What is the difference between a SOCKS proxy and an HTTP proxy?
A SOCKS server is a general purpose proxy server that establishes a TCP connection to another server on behalf of a client, then routes all the traffic back and forth between the client and the server. It works for any kind of network protocol on any port. SOCKS Version 5 adds additional support for security and UDP. The SOCKS server does not interpret the network traffic between client and server in any way, and is often used because clients are behind a firewall and are not permitted to establish TCP connections to servers outside the firewall unless they do it through the SOCKS server. Most web browsers for example can be configured to talk to a web server via a SOCKS server. Because the client must first make a connection to the SOCKS server and tell it the host it wants to connect to, the client must be "SOCKS enabled." On Windows, it is possible to "shim" the TCP stack so that all client software is SOCKS enabled. A free SOCKS shim is available from Hummingbird at http://www.hummingbird.com/products/nc/socks/index.html.

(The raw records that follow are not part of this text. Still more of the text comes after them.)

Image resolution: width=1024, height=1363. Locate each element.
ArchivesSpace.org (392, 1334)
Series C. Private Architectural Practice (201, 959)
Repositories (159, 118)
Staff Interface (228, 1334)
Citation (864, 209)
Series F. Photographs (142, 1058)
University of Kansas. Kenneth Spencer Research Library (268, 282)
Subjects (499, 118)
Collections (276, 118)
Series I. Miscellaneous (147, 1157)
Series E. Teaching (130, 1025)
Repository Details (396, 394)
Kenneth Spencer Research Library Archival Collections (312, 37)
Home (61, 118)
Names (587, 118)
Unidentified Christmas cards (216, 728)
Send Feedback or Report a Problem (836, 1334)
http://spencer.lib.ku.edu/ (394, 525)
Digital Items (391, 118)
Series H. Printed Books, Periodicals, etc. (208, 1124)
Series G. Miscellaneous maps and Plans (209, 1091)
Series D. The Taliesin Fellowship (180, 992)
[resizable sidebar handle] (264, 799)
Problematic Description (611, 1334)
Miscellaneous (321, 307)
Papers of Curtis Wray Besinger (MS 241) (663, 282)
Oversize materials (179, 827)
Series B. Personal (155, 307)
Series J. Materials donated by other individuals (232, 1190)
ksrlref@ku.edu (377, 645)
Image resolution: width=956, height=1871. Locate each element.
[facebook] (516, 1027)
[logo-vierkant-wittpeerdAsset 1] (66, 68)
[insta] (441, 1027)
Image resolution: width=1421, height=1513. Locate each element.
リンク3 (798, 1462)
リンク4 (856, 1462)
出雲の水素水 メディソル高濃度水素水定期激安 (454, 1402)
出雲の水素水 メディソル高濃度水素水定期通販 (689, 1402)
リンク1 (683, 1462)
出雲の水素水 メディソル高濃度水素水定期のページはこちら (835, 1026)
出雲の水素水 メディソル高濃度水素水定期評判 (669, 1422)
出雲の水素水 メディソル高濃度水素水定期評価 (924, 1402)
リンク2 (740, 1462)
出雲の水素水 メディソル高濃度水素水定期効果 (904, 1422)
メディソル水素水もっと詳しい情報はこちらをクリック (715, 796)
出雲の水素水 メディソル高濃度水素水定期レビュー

An HTTP proxy is similar, and may be used for the same purpose when clients are behind a firewall and are prevented from making outgoing TCP connections to servers outside the firewall. However, unlike the SOCKS server, an HTTP proxy does understand and interpret the network traffic that passes between the client and downstream server, namely the HTTP protocol. Because of this the HTTP proxy can ONLY be used to handle HTTP traffic, but it can be very smart about how it does it. In particular, it can recognize often repeated requests and cache the replies to improve performance. Many ISPs use HTTP proxies regardless of how the browser is configured because they simply route all traffic on port 80 through the proxy server.